With her performance of Cage’ s‘ Waiting’, Florence Lall( Year 11) provided the audience with the quietest point of the evening, the chance element being how long the player takes to begin the piece. In second place, however, must be Feldman’ s‘ Intermission 6’, performed by Theodore Jones and Arianna Aggarwal( both Year 11), who took turns to supply everquietening chords at the piano. Sudden bursts of improvisation within otherwise restricted pieces allowed performers to inflect their pieces with a bit of themselves, as Alan Hunt( Year 8) played Stephen Montague’ s‘ Dagger Dance’, Seia Yano( Lower Sixth) Rzewski’ s‘ War Song No 3’( partly with a blindfold), and Orphée Patricot( Lower Sixth) Monk’ s‘ Paris’. An eight-hand playthrough of Earle Brown’ s Twenty-Five Pages by a piano quartet showcased proportional time notation, in which bars of ink indicate note values proportional to a predetermined bar length in seconds. The theatrics of the piece were enhanced by all four players bringing timepieces to their pianos.

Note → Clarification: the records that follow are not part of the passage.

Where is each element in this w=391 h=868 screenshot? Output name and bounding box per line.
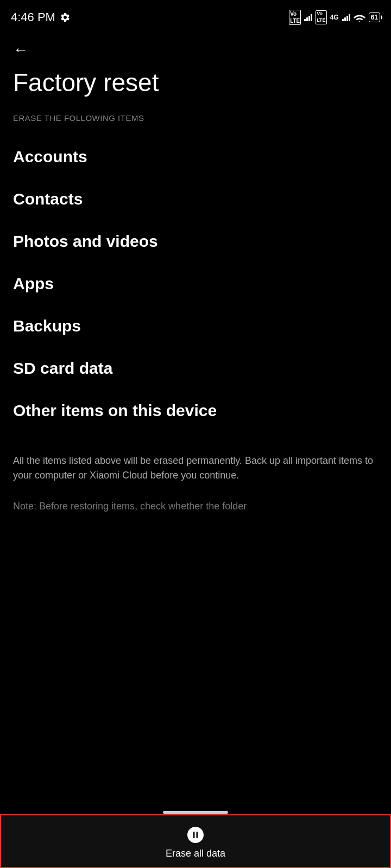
signal-bars-2	[342, 14, 350, 21]
section-label: ERASE THE FOLLOWING ITEMS	[0, 113, 391, 136]
home-indicator	[163, 811, 228, 814]
svg-point-0	[358, 21, 361, 22]
erase-all-data-button[interactable]: Erase all data	[0, 814, 391, 868]
status-bar: 4:46 PM VoLTE VoLTE 4G	[0, 0, 391, 33]
gear-icon	[60, 12, 71, 23]
status-time: 4:46 PM	[11, 10, 71, 24]
battery-indicator: 61	[369, 12, 380, 22]
erase-item-backups: Backups	[13, 305, 378, 347]
erase-all-data-icon	[186, 825, 205, 845]
erase-item-apps: Apps	[13, 263, 378, 305]
signal-bars-1	[304, 14, 312, 21]
back-button[interactable]: ←	[0, 33, 391, 63]
erase-item-accounts: Accounts	[13, 136, 378, 178]
volte-badge-2: VoLTE	[316, 10, 326, 24]
volte-badge-1: VoLTE	[289, 10, 301, 25]
erase-item-other: Other items on this device	[13, 390, 378, 432]
erase-item-sd-card: SD card data	[13, 347, 378, 390]
warning-text: All the items listed above will be erase…	[0, 432, 391, 494]
erase-item-photos-videos: Photos and videos	[13, 220, 378, 263]
network-type: 4G	[330, 14, 339, 21]
erase-items-list: Accounts Contacts Photos and videos Apps…	[0, 136, 391, 432]
status-icons: VoLTE VoLTE 4G 61	[289, 10, 380, 25]
erase-item-contacts: Contacts	[13, 178, 378, 220]
page-title: Factory reset	[0, 63, 391, 113]
note-text: Note: Before restoring items, check whet…	[0, 494, 391, 514]
erase-button-label: Erase all data	[166, 848, 225, 859]
wifi-icon	[354, 12, 365, 22]
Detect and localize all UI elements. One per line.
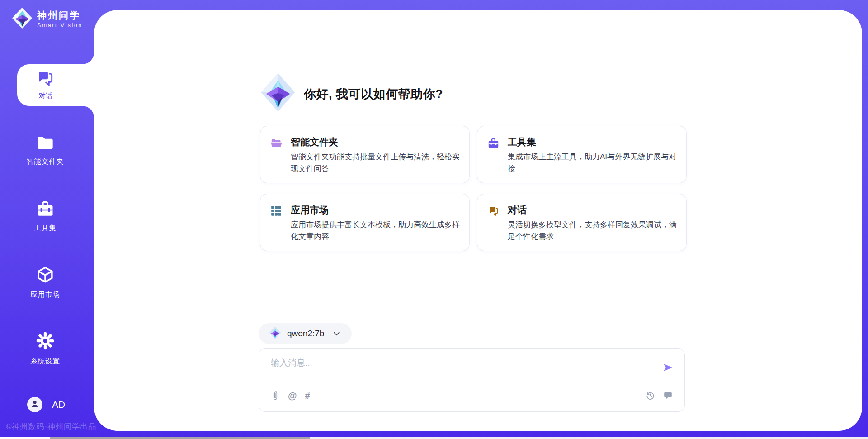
sidebar-item-toolset[interactable]: 工具集 bbox=[0, 200, 90, 233]
sidebar-item-smart-folder[interactable]: 智能文件夹 bbox=[0, 134, 90, 167]
gear-icon bbox=[35, 331, 55, 353]
sidebar-item-label: 应用市场 bbox=[30, 290, 60, 300]
card-description: 智能文件夹功能支持批量文件上传与清洗，轻松实现文件问答 bbox=[291, 151, 462, 175]
folder-open-icon bbox=[270, 137, 283, 149]
user-chip[interactable]: AD bbox=[27, 397, 65, 412]
chat-icon bbox=[35, 68, 55, 90]
brand-diamond-icon bbox=[12, 7, 33, 31]
send-icon bbox=[662, 368, 674, 375]
hash-icon: # bbox=[305, 391, 310, 401]
avatar bbox=[27, 397, 42, 412]
sidebar-footer: ©神州数码·神州问学出品 bbox=[6, 421, 96, 432]
card-title: 工具集 bbox=[508, 136, 536, 148]
card-title: 智能文件夹 bbox=[291, 136, 338, 148]
model-selector[interactable]: qwen2:7b bbox=[259, 323, 352, 344]
at-icon: @ bbox=[288, 391, 297, 401]
greeting-diamond-icon bbox=[260, 72, 296, 114]
page-title: 你好, 我可以如何帮助你? bbox=[304, 86, 443, 102]
cube-icon bbox=[36, 265, 55, 286]
grid-icon bbox=[270, 205, 283, 217]
model-name: qwen2:7b bbox=[287, 329, 324, 339]
chat-bubble-button[interactable] bbox=[662, 390, 674, 401]
toolbox-icon bbox=[36, 200, 55, 220]
composer: @ # bbox=[259, 348, 685, 412]
send-button[interactable] bbox=[662, 362, 674, 373]
history-button[interactable] bbox=[645, 390, 656, 401]
card-toolset[interactable]: 工具集 集成市场上主流工具，助力AI与外界无缝扩展与对接 bbox=[477, 126, 687, 183]
sidebar-item-label: 对话 bbox=[17, 91, 74, 101]
card-app-market[interactable]: 应用市场 应用市场提供丰富长文本模板，助力高效生成多样化文章内容 bbox=[260, 194, 470, 251]
brand-subtitle: Smart Vision bbox=[37, 22, 83, 29]
brand-name: 神州问学 bbox=[37, 10, 83, 21]
mention-button[interactable]: @ bbox=[287, 390, 298, 401]
user-initials: AD bbox=[52, 399, 65, 410]
tab-fillet-top bbox=[82, 52, 94, 64]
person-icon bbox=[30, 399, 40, 410]
card-smart-folder[interactable]: 智能文件夹 智能文件夹功能支持批量文件上传与清洗，轻松实现文件问答 bbox=[260, 126, 470, 183]
app: 神州问学 Smart Vision 对话 智能文件夹 bbox=[0, 0, 868, 439]
paperclip-icon bbox=[271, 393, 280, 402]
topic-button[interactable]: # bbox=[304, 390, 311, 401]
card-description: 灵活切换多模型文件，支持多样回复效果调试，满足个性化需求 bbox=[508, 219, 679, 243]
message-input[interactable] bbox=[270, 356, 651, 382]
sidebar-item-app-market[interactable]: 应用市场 bbox=[0, 265, 90, 300]
card-title: 应用市场 bbox=[291, 204, 329, 216]
card-description: 应用市场提供丰富长文本模板，助力高效生成多样化文章内容 bbox=[291, 219, 462, 243]
sidebar-item-chat[interactable]: 对话 bbox=[17, 64, 94, 106]
scrollbar-thumb[interactable] bbox=[50, 437, 310, 439]
card-description: 集成市场上主流工具，助力AI与外界无缝扩展与对接 bbox=[508, 151, 679, 175]
horizontal-scrollbar bbox=[0, 437, 868, 439]
chat-bubble-icon bbox=[663, 392, 673, 402]
brand-diamond-icon bbox=[269, 326, 281, 341]
attach-button[interactable] bbox=[270, 390, 281, 401]
card-chat[interactable]: 对话 灵活切换多模型文件，支持多样回复效果调试，满足个性化需求 bbox=[477, 194, 687, 251]
chevron-down-icon bbox=[333, 330, 340, 338]
composer-divider bbox=[266, 384, 677, 384]
history-icon bbox=[646, 392, 655, 402]
sidebar-item-label: 工具集 bbox=[34, 224, 57, 233]
scrollbar-gap bbox=[0, 437, 50, 439]
folder-icon bbox=[36, 134, 54, 153]
card-title: 对话 bbox=[508, 204, 527, 216]
sidebar-item-label: 系统设置 bbox=[30, 357, 60, 366]
toolbox-icon bbox=[487, 137, 500, 149]
tab-fillet-bottom bbox=[82, 106, 94, 118]
sidebar-item-label: 智能文件夹 bbox=[27, 157, 64, 167]
brand: 神州问学 Smart Vision bbox=[12, 7, 83, 31]
sidebar-item-settings[interactable]: 系统设置 bbox=[0, 331, 90, 366]
chat-icon bbox=[487, 205, 500, 217]
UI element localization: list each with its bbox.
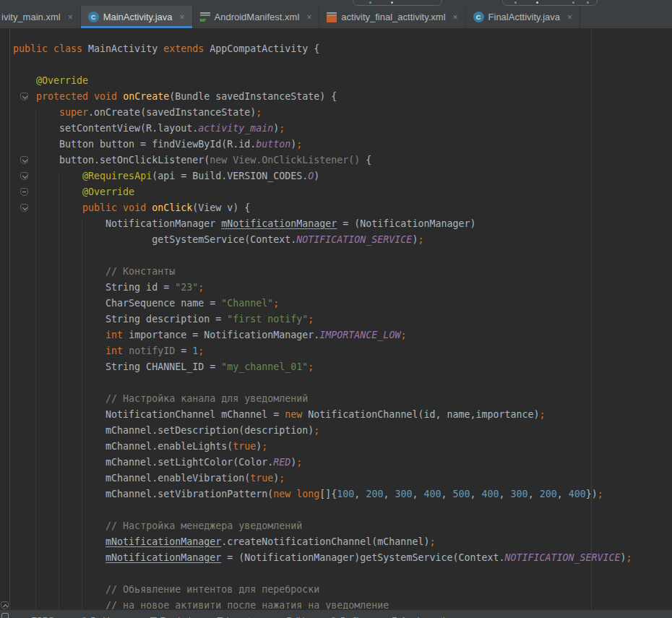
code-line[interactable]	[13, 248, 632, 264]
code-line[interactable]: String description = "first notify";	[13, 312, 632, 327]
code-line[interactable]: mChannel.setVibrationPattern(new long[]{…	[13, 486, 632, 502]
code-line[interactable]: // Настройка канала для уведомлений	[13, 391, 632, 407]
code-line[interactable]: mNotificationManager = (NotificationMana…	[13, 550, 632, 566]
close-tab-icon[interactable]: ×	[306, 12, 311, 22]
code-line[interactable]: NotificationManager mNotificationManager…	[13, 216, 632, 232]
code-editor[interactable]: public class MainActivity extends AppCom…	[0, 29, 672, 609]
code-line[interactable]: mNotificationManager.createNotificationC…	[13, 534, 632, 550]
code-line[interactable]: button.setOnClickListener(new View.OnCli…	[13, 153, 632, 168]
code-line[interactable]: // Константы	[13, 264, 632, 280]
code-line[interactable]: int notifyID = 1;	[13, 343, 632, 359]
code-line[interactable]: public class MainActivity extends AppCom…	[13, 41, 632, 57]
code-line[interactable]: mChannel.setDescription(description);	[13, 423, 632, 439]
tab-activity-final-acttivity-xml[interactable]: activity_final_acttivity.xml×	[319, 6, 465, 28]
tool-window-bar: TODOProblemsTerminalLogcatBuildProfilerA…	[0, 609, 672, 618]
layout-xml-icon	[327, 12, 337, 22]
manifest-icon: MF	[200, 12, 210, 22]
code-line[interactable]: @Override	[13, 184, 632, 200]
code-line[interactable]: mChannel.enableVibration(true);	[13, 471, 632, 486]
tab-mainactivity-java[interactable]: CMainActivity.java×	[81, 6, 193, 28]
tab-finalacttivity-java[interactable]: CFinalActtivity.java×	[466, 6, 580, 28]
run-widget-chip	[353, 0, 442, 6]
code-line[interactable]: @Override	[13, 73, 632, 89]
tab-label: MainActivity.java	[103, 12, 173, 22]
code-line[interactable]	[13, 566, 632, 582]
fold-marker-icon[interactable]	[20, 156, 28, 164]
tab-androidmanifest-xml[interactable]: MFAndroidManifest.xml×	[193, 6, 320, 28]
editor-tab-bar: ivity_main.xml×CMainActivity.java×MFAndr…	[0, 6, 672, 29]
java-class-icon: C	[88, 12, 99, 22]
close-tab-icon[interactable]: ×	[567, 12, 572, 22]
tab-label: FinalActtivity.java	[488, 12, 560, 22]
code-line[interactable]: // Настройка менеджера уведомлений	[13, 518, 632, 534]
code-line[interactable]	[13, 502, 632, 518]
fold-marker-icon[interactable]	[20, 172, 28, 180]
code-line[interactable]: public void onClick(View v) {	[13, 200, 632, 216]
device-widget-chip	[502, 0, 598, 6]
fold-marker-icon[interactable]	[20, 204, 28, 212]
code-line[interactable]: CharSequence name = "Channel";	[13, 296, 632, 312]
fold-marker-icon[interactable]	[20, 188, 28, 196]
fold-marker-icon[interactable]	[20, 93, 28, 100]
fold-marker-icon[interactable]	[1, 601, 9, 609]
code-line[interactable]: super.onCreate(savedInstanceState);	[13, 105, 632, 121]
code-line[interactable]: mChannel.setLightColor(Color.RED);	[13, 455, 632, 471]
code-line[interactable]: setContentView(R.layout.activity_main);	[13, 121, 632, 137]
code-line[interactable]: String id = "23";	[13, 280, 632, 296]
code-line[interactable]: String CHANNEL_ID = "my_channel_01";	[13, 359, 632, 375]
code-line[interactable]	[13, 375, 632, 391]
java-class-icon: C	[473, 12, 484, 22]
close-tab-icon[interactable]: ×	[68, 12, 73, 22]
code-lines: public class MainActivity extends AppCom…	[13, 41, 632, 614]
tab-label: ivity_main.xml	[1, 12, 61, 22]
code-line[interactable]: Button button = findViewById(R.id.button…	[13, 137, 632, 153]
close-tab-icon[interactable]: ×	[453, 12, 458, 22]
main-toolbar	[0, 0, 672, 6]
code-line[interactable]: // Обьявление интентов для переброски	[13, 582, 632, 598]
code-line[interactable]: @RequiresApi(api = Build.VERSION_CODES.O…	[13, 168, 632, 184]
code-line[interactable]: int importance = NotificationManager.IMP…	[13, 327, 632, 343]
tab-label: AndroidManifest.xml	[215, 12, 300, 22]
window-icon[interactable]	[1, 613, 9, 618]
tab-ivity-main-xml[interactable]: ivity_main.xml×	[0, 6, 81, 28]
close-tab-icon[interactable]: ×	[179, 12, 184, 22]
fold-gutter-line	[9, 29, 10, 609]
ide-window: ivity_main.xml×CMainActivity.java×MFAndr…	[0, 0, 672, 618]
code-line[interactable]	[13, 57, 632, 73]
code-line[interactable]: mChannel.enableLights(true);	[13, 439, 632, 455]
tab-label: activity_final_acttivity.xml	[341, 12, 445, 22]
code-line[interactable]: NotificationChannel mChannel = new Notif…	[13, 407, 632, 423]
code-line[interactable]: getSystemService(Context.NOTIFICATION_SE…	[13, 232, 632, 248]
code-line[interactable]: protected void onCreate(Bundle savedInst…	[13, 89, 632, 105]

The largest ensemble was the Space Collective. First, they played Montague’ s Eine Kleine Klangfarben Gigue, a work exploring the colours achievable through playing the same melody on different instruments, including trombone and accordion. Next, an extremely challenging work: Music in Similar Motion, by Philip Glass, which methodically transformed one melody across 10 minutes. The random element? Me, dear Reader, nodding to lead the ensemble to the next section of the music. Lastly, Rock Piece, by Pauline Oliveros, where the audience could meditate among steady, random rhythms, overlapping mystically.
The final event was Cage’ s Musicircus, where all performers placed themselves around our Pamoja Hall, and simultaneously performed 40 pieces. The result was beautiful, irreplicable chaos.